Ben Harper shows always amazed me. His music taught me how there is beauty in simplicity, that sometimes the space between the notes says as much as the notes themselves. At a Ben Harper show, it didn’t matter where you came from, what your beliefs were, how much money you had, or where you were going, all that mattered was that moment and the unity that was possible among a group of complete strangers.

I saw this show shortly after my grandmother died, and when he performed “I Shall Not Walk Alone” solo acoustic, I truly felt my grandmother’s presence and understood that she would always be with me, I took great comfort in that. My husband and I waited out in a snowstorm after the show hoping to meet the band, and they ultimately had venue staff bring us inside to warm up. The great thing about meeting Ben Harper was that I always felt as though I had his undivided attention for the brief moments I was talking to him. I was able to tell him this story about my grandmother and thank him for playing the song. He paused, stared rather intensely at me for a few seconds, and then offered a sincere and heartfelt “thank you,” and then gave me a big hug.
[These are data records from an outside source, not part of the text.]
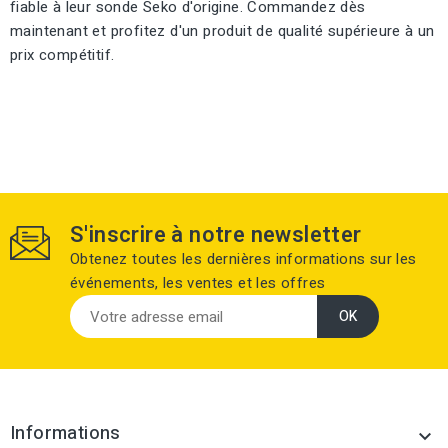
fiable à leur sonde Seko d'origine. Commandez dès
maintenant et profitez d'un produit de qualité supérieure à un
prix compétitif.
S'inscrire à notre newsletter
Obtenez toutes les dernières informations sur les
événements, les ventes et les offres
Informations

Obesity in the United States is a major health concern.  In what ways does Yoga combat poor nutrition and other health issues?
I believe yoga can be beneficial to every human being on this Earth. You can use it however you need. Whether you have arthritis or other disabilities, or want a very strong power practice, or just need some gentle stretching. It immediately brings you into your body, aware of your breath, and how movement of the body is connected to feeling in the body. When you are fully in your body and feeling the movement, the mind does not take over any more. This is helpful because most of the suffering we experience is from our own judgmental and critical, negative thoughts. When you are fully in your body, noticing how things feel and move, you will get to a point (any physical activity – it doesn’t have to be yoga) where you care what you put in to your body, because it directly affects the way you feel. There are so many things we do as a human race to suppress feelings and emotions. Yoga will help shed those old habits if you are determined and ready to let go. Getting out of my mind by practicing yoga and other exercises helped me develop a healthy lifestyle and lose weight. Yoga has also helped me tremendously with not wanting to ever smoke again, because it is a practice based on your breath. I would rather take a power yoga class than get drunk or do drugs, because it takes me to that same place of quieting my mind, and it’s actually a way to honor my body, rather than destroy it.

What activities do you take part in outside of art, music and Yoga to recharge your batteries so to speak?
I spend as much time as I can outside, walking with my dog, hiking or sitting. I love baking and inventing new recipes.

What is the one trait you value most in your friends?
Full acceptance to be true to who you are; that’s a rare quality.

Finish this sentence.

  • On a warm sunny day you’ll find me.…outside enjoying the miracles of nature, with my husband and my camera.
  • On a cold blustery day you’ll find me….inside, baking and creating something, playing loud music with a ton of lit candles with the company of my husband and dog.

If by magic we could transport you within seconds to any place in the world where would that place be?
Hiking in Muir Woods in Sausalito, California with my husband and my camera.

Author Notes:  Many thanks to Cyndi and Tim Roberts for your advice and support to me personally as it has made a difference in transitioning the changes in my life.